Brian Pilkington

Personal information
- Full name: Brian Pilkington
- Date of birth: 12 February 1933
- Place of birth: Leyland, England
- Date of death: 7 February 2020 (aged 86)
- Place of death: Adlington, England
- Position(s): Winger

Youth career
- 1950–1951: Leyland Motors

Senior career*
- Years: Team / Apps / (Gls)
- 1951–1961: Burnley / 300 / (67)
- 1961–1964: Bolton Wanderers / 82 / (11)
- 1964–1965: Bury / 19 / (0)
- 1965–1967: Barrow / 87 / (9)
- 1967–1968: Chorley
- 1969–1971: Leyland Motors
- Total:  / 488 / (87)

International career
- 1954–1957: England B / 2 / (1)
- 1954: England / 1 / (0)

= Brian Pilkington (footballer) =

English footballer (1933–2020)

Brian Pilkington (12 February 1933 – 7 February 2020) was an English professional footballer, who played as a left winger.

==Burnley==
Pilkington made his name with Burnley after he was recommended to the Clarets by his hometown team Leyland Motors.

With a strong interest from various north west clubs, Burnley signed him in April 1951, and he continued to work at Leyland Motors as an apprentice coach painter, while still playing for the Reserves in the Central League.
Following the departure of Billy Elliott to Sunderland in the summer of 1953, Pilkington became a regular in the first team.

In February 1954, he was called in to the Royal Air Force and was stationed at RAF Kirkham, but continued to play for Burnley during this period.

During his career, Pilkington played 340 games for Burnley scoring 77 goals.
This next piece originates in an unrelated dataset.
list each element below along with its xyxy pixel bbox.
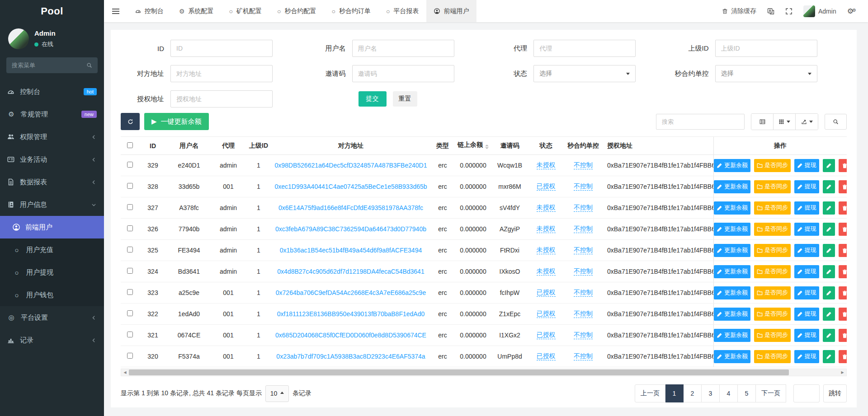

During Burnley's momentous 1959/1960 season he missed only one game and contributed 11 goals, including the opening goal at Manchester City in the 2–1 win that crowned Burnley as champions.
The following season, he continued to feature for the Clarets, scoring his last two goals for the club in the victory over Hamburg in the European Cup tie at Turf Moor.

==Transfers and international appearances==
Following this he spent three years at Bolton Wanderers, then Bury, Barrow and Chorley. He won one England cap, in place of the injured Tom Finney, whilst at Burnley, on 2 October 1954 in a 2–0 victory over Northern Ireland. He was also capped twice for England B, scoring once.

==Post-football career==
He continued to live in Leyland and became a successful businessman and magistrate. He was married to Maureen, with whom he had a son, Tim.

In 2018 the Lancashire Football Association honoured him by naming a stand after him at their headquarters in Leyland.

==Death==
Pilkington died in a care home in Adlington on 7 February 2020 aged 86 after a long battle with Parkinson's and Alzheimer's disease.